What I Liked About This Book
Pilates For Rehabilitation checks a lot of boxes:
First, the title and sub-title accurately describe the content. Second, it is very thorough without being too lengthy. It is well organized. The photos in Part II are helpful. The Tables in Part III are well done.
I was especially impressed by the author's education and training: her dual expertise in both physical therapy and in Pilates training makes her highly qualified to write this book.
What Could Be Better
This book is essentially flawless. I gave it 4-stars. On a 10-point scale, I would give it a 9.9. The only detail preventing it from scoring a perfect 10 is the omission of any research from Stuart McGill, PhD...either in Chapter 1 where the author reviews clinical research, or, in the Bibliography at the end where 82 citations are listed.

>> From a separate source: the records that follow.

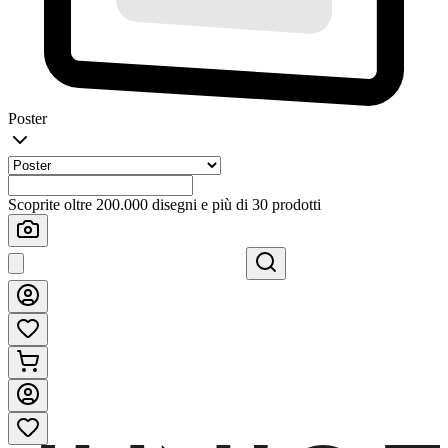
Poster
Scoprite oltre 200.000 disegni e più di 30 prodotti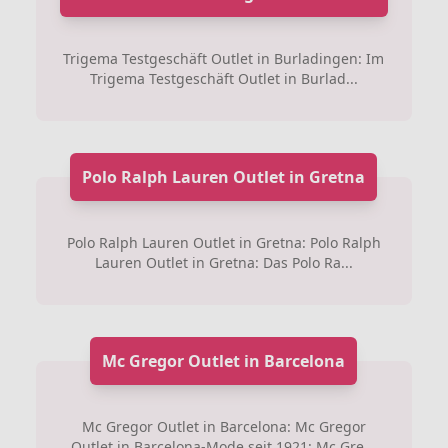
Trigema Testgeschäft Outlet in Burladingen: Im
Trigema Testgeschäft Outlet in Burlad...
Polo Ralph Lauren Outlet in Gretna
Polo Ralph Lauren Outlet in Gretna: Polo Ralph
Lauren Outlet in Gretna: Das Polo Ra...
Mc Gregor Outlet in Barcelona
Mc Gregor Outlet in Barcelona: Mc Gregor
Outlet in Barcelona-Mode seit 1921: Mc Gre...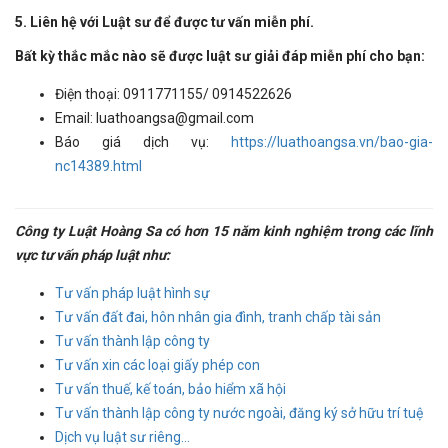
5. Liên hệ với Luật sư để được tư vấn miễn phí.
Bất kỳ thắc mắc nào sẽ được luật sư giải đáp miễn phí cho bạn:
Điện thoại: 0911771155/ 0914522626
Email: luathoangsa@gmail.com
Báo giá dịch vụ:
https://luathoangsa.vn/bao-gia-
nc14389.html
Công ty Luật Hoàng Sa có hơn 15 năm kinh nghiệm trong các lĩnh
vực tư vấn pháp luật như:
Tư vấn pháp luật hình sự
Tư vấn đất đai, hôn nhân gia đình, tranh chấp tài sản
Tư vấn thành lập công ty
Tư vấn xin các loại giấy phép con
Tư vấn thuế, kế toán, bảo hiểm xã hội
Tư vấn thành lập công ty nước ngoài, đăng ký sở hữu trí tuệ
Dịch vụ luật sư riêng...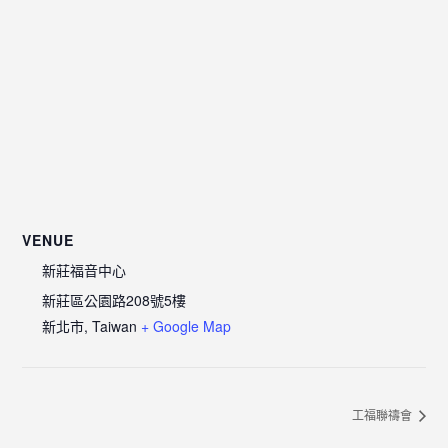
VENUE
新莊福音中心
新莊區公園路208號5樓
新北市
,
Taiwan
+ Google Map
工福聯禱會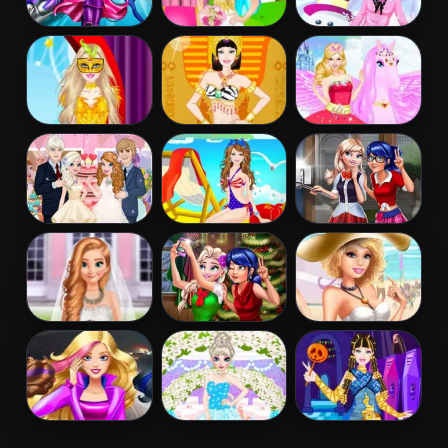
Barbara Spy
Barbie Bride
Barbie Winter
Squad Dress up
Dress Up
Dress Up
Barbie
Barbie
Barbie And The
Masquerade
Egyptian
Pegasus
Dress Up
Princess Dress
Up
Elsa And Anna
Barbie Colorful
Ladybug Elsa
Wedding Party
Swimsuits
College Fashion
Dress Up
Frozen And
Ladybug And
Barbies Sexy
Ariel Wedding
Elsa Xmas
Bikini Beach
Selfie
Barbie Agent
Elsa
Barbie Monster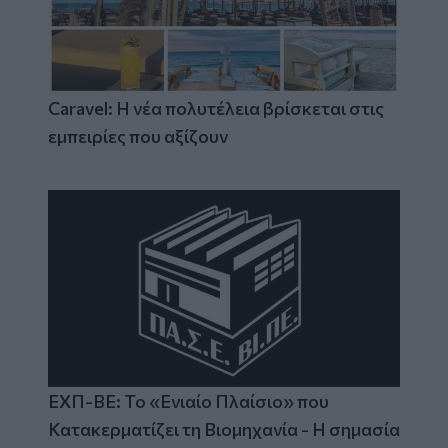
Caravel: Η νέα πολυτέλεια βρίσκεται στις
εμπειρίες που αξίζουν
ΕΧΠ-ΒΕ: Το «Ενιαίο Πλαίσιο» που
Κατακερματίζει τη Βιομηχανία - Η σημασία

The author has the perfect background (physical therapy plus Pilates training) to comment on research by other experts in physical therapy rehab, so, I was interested in her perspective on some of Dr. McGill's recommendations.
Pilates For Rehabilitation excels in both its concept and its execution. The book delivers exactly what the title promises. Part I reviews the principles of Pilates exercise. Part II presents the specific exercises. And, Part III presents exercise programs for specific injuries. It's logical, and it flows. I can recommend this book highly!